Pasé tiempo dándole vueltas a la cabeza sin llegar a resultado alguno. No me explicaba aquel fenómeno, y lo que es peor: tampoco nadie me lo explicaba.
Así que un día, harto de vivir en la ignorancia, abordé a mí padre después de comer. Papá, le dije, ¿es verdad que los ceenses tenemos un confidente en el Cielo y que por esos todos sabemos lo de Manolete de las Barrosas? Mi padre, como buen gallego, respondió: ¿y a ti quién te dijo eso? En un pronto, y después de tres años sin haber dicho ni una sola verdad, creí llegado el tiempo de sincerarme: me lo dijo Juanolas. ¿Qué Juanolas? Juanolas García. Ahhh, ése Juanolas. Y se quedó meditabundo. Volví a insistir y él volvió a salir por peteneras: A ese Juanolas no le hagas ni caso, me oyes, ni caso. Es el hijo de Asunción. ¿Pero es verdad, o no? Puede que sí y puede que no. Yo que sé, estoy muy ocupado con el dominó para prestar atención a todo lo que se dice, además, ¿no te dijo, también, ése tal Juanolas García que Manolete de las Barrosas era un putero? ¡Sabrá él!
Mi madre, que parecía que no estaba escuchando, emitió un alarido: ¡Faustino, por favor! Que cosas le dices al niño. A lo que mi padre, todo serio, replicó: Sí, encima tú malcríalo, concluyó poniendo mucho énfasis en el tú.
Unas pocas semanas antes yo había tenido el disgusto de mi vida. Había abandonado el fútbol, era un prometedor destripaterrones centro, por falta de afición. Yo creo que aquella patada en los bígaros tuvo algo de culpa, pero… falta de afición, no se hable más A consecuencia de aquello, y como tenía mucho ocio por delante, sopesé la idea de hacerme putero en mis ratos libres.
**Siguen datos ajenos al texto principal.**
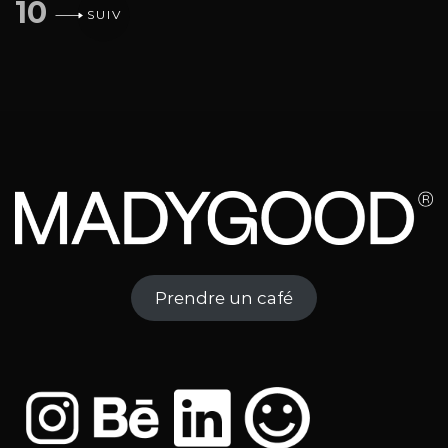
10
SUIV
Prendre un café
Qué carallo, me decía para animarme, si Manolete de las Barrosas lo fue y llegó al Cielo, porque yo no.
Pero cuando salí a la calle, y me encontré con el hijo de Asunción, ese que no fuma, ni bebe, ni juega al balón, y se lo dije intentó sacarme de la idea de la cabeza diciéndome: ¿pero es que tú no sabes lo que le sucedió a Manolete de las Barrosas? Cáspita, no. O sí, bueno yo que sé, si sí o si no. Yo lo que quiero es ser putero y punto. ¿Dónde se estudia para eso? ¿Te haces apuntas a putero conmigo? Ni de broma, ni por un juego de tabas nuevo haría tal cosa. Y me contó lo que, según él, le había sucedido a Manolete de las Barrosas.
Como tú ya sabes, porque lo conociste, Manolete de las Barrosas era un hombre bueno, amante de su familia y todas esas cosas. Y aunque, es verdad que escupía con un arte esdrújulo y que se ponía la boina hasta en verano, también es cierto que por su entrega al puterío el pobre siempre vivió en un ay. No entiendo lo que quieres decir, hijo de Asunción, repliqué más chulo que un ocho. (Por cierto, y nota al margen: la próxima vez que me encuentre con el hijo de Asunción tengo que acordarme que se llama Juanolas García). Pues que siempre estaba canino, y que por culpa de su devoción dominical siempre andaba a la última pregunta. Ahhhhh, contesté. Creerme estaba verdaderamente conmocionado, no sabía que ser putero implicara padecer ese efecto colateral y a mí, como no soy cura y no había hecho voto de pobreza, esa eventualidad no me parecía nada favorable.
Me decepcioné tanto que ese domingo hice pellas (por cierto, en Cée a eso le llamábamos hacer la gatada) de la iglesia.
Como tenía tiempo libre antes de comer, me fui a jugar al guá al relleno. Cuando hube ganado catorce pesetas, a peseta la partida, doce para el cine de Jiménez y dos para tabaco, me fui a comer.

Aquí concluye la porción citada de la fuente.